1954〜1960年にかけて解体修理された醍醐寺五重塔の内部には、かつて曼荼羅とともに彩色が施されており、山崎昭二郎が彩色を復元しました。この模型は、文化庁の前身である文化財保護委員会による「国宝重要文化財等の模写模造」事業のひとつとして山崎が手がけたもので、本展で初公開となります。
(左)《醍醐寺五重塔彩色模型》昭和34年(1959)国立歴史民俗博物館
会場内に入ると、中にも大きな建築模型が。国宝《平等院鳳凰堂》の天井を支える組物の一部を復元した彩色模型です。
こちらは1950〜1957年の昭和修理の際に作成された複写図に基づき、川面稜一が彩色を施しました。山崎も川面も、文化庁の選定保存技術「建造物彩色」の保持者です。
なお、2012〜2014年の平成修理では新しい解釈が加わり、新しい彩色復元模写が作られています。
《平等院鳳凰堂斗栱彩色模型》昭和28年(1953)国立歴史民俗博物館
続いて、染織工芸の色について。ここでは、着物注文のための見本帳があります。
近世から近代の染織業者は、注文を受けるために色見本を作成することがありました。礼装においては、男性用は色見本だけですが、女性用は色だけでなく模様も併せた総合的な見本がつくられました。
《友禅染見本》明治時代 国立歴史民俗博物館
浮世絵版画の「赤絵」をご存じでしょうか? 文字通り、赤が多く使われた浮世絵ですが、全く異なる2つの「赤絵」があります。
ひとつは、疱瘡(天然痘)にかかった子どもの見舞いで描かれた「疱瘡絵」。症状のピークである「山あげ」と呼ばれる時期を過ぎれば快方することから、しばしば富士山が描かれました。

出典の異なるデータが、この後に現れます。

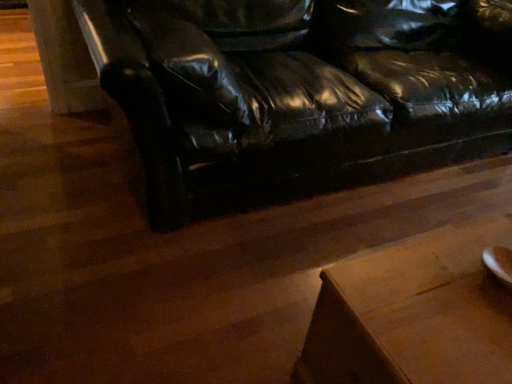 Question: Is black leather couch at center further to the viewer compared to wooden table at lower right?

Choices:
 (A) yes
 (B) no

Answer: (A)

Question: Is black leather couch at center taller than wooden table at lower right?

Choices:
 (A) no
 (B) yes

Answer: (B)

Question: Can you confirm if black leather couch at center is shorter than wooden table at lower right?

Choices:
 (A) yes
 (B) no

Answer: (B)

Question: Does black leather couch at center have a smaller size compared to wooden table at lower right?

Choices:
 (A) no
 (B) yes

Answer: (A)

Question: Is black leather couch at center oriented towards wooden table at lower right?

Choices:
 (A) yes
 (B) no

Answer: (A)

Question: Can wooden table at lower right be found inside black leather couch at center?

Choices:
 (A) no
 (B) yes

Answer: (A)

Question: Does wooden table at lower right turn towards black leather couch at center?

Choices:
 (A) no
 (B) yes

Answer: (A)

Question: From a real-world perspective, is wooden table at lower right physically above black leather couch at center?

Choices:
 (A) no
 (B) yes

Answer: (A)

Question: Is wooden table at lower right wider than black leather couch at center?

Choices:
 (A) no
 (B) yes

Answer: (A)

Question: Does wooden table at lower right have a lesser height compared to black leather couch at center?

Choices:
 (A) yes
 (B) no

Answer: (A)

Question: Does wooden table at lower right have a larger size compared to black leather couch at center?

Choices:
 (A) no
 (B) yes

Answer: (A)

Question: Can you confirm if wooden table at lower right is positioned to the right of black leather couch at center?

Choices:
 (A) no
 (B) yes

Answer: (B)

Question: Is black leather couch at center situated inside wooden table at lower right or outside?

Choices:
 (A) inside
 (B) outside

Answer: (B)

もうひとつは文明開化の時期に描かれた「開化絵」。安価に入手できるようになった毒々しい赤色が特徴で、浮世絵史では価値が低いとされていましたが、近年、見直しの動きも進んでいます。
(右手前)《憲法発布式祝祭図》小林幾英画 明治22年(1889)国立歴史民俗博物館(前後期各3枚展示)
漆工芸にもさまざまな色が見られます。前近代まで漆の色は限られていましたが、蒔絵や螺鈿といった工芸技術の発達により、煌びやかな表現が可能になりました。
貝殻内部の真珠層の部分を板状に切りとって文様部分に嵌め込む螺鈿では、真珠層の自然な色を楽しむだけでなく、貝の薄板の下にカラフルな着色を施し、ガラス絵のように絵画を透かす手法も生まれました。
《花鳥螺鈿大型円卓》江戸~明治時代 国立歴史民俗博物館
一気に時代はさかのぼって、古墳時代の色について。古墳時代には鉄器、須恵器、馬など、さまざまな道具が広がり、日本列島の社会は大きく変化していきました。
古墳時代後期(6世紀)になると、赤・白・青(緑)・黄で彩色を構成した装飾古墳が九州に出現しました。三角や円紋などの幾何学紋様、盾や靫(ゆき)などの「もの」に加え、人物や動物を交えた情景も表現されています。
(左手前)《王塚古墳 前室正面戸口右側壁復元模写》原品:古墳時代 国立歴史民俗博物館
展覧会の最後は、なんと隕石。人類の鉄利用は、鉄とニッケルの合金である隕鉄(鉄隕石)から始まったとされています。
隕鉄にどの程度の加工が可能なのか、研究の成果としてつくられたのが、脇差「天降剱(あふりのつるぎ)」です。隕鉄だけを原料に、日本刀と同様に折り返し鍛錬を繰り返してつくられた、世界唯一の刀剣です。
《ギボン隕鉄製の脇差「天降剱(あふりのつるぎ)」》平成8年(1996) 国立歴史民俗博物館
展覧会では「色」を大きな意味でとらえ、赤、黄、青などの「いろ」だけでなく、素材のもつ質感や微細な構造がかもす「つや」、そしてそれらの組み合わせがつくる「かたち」までを含めて考察。普段の展覧会ではなかなか展示されることがない、珍しい資料が揃った展覧会です。
歴博がある佐倉城址公園は、絶好のお花見スポット。「花見のついでで良いので、ぜひ歴博に」と、西谷館長は謙遜していましたが、展覧会も見応えバッチリです。なお、お花見の時期は周辺道路が渋滞しますので、ご注意ください。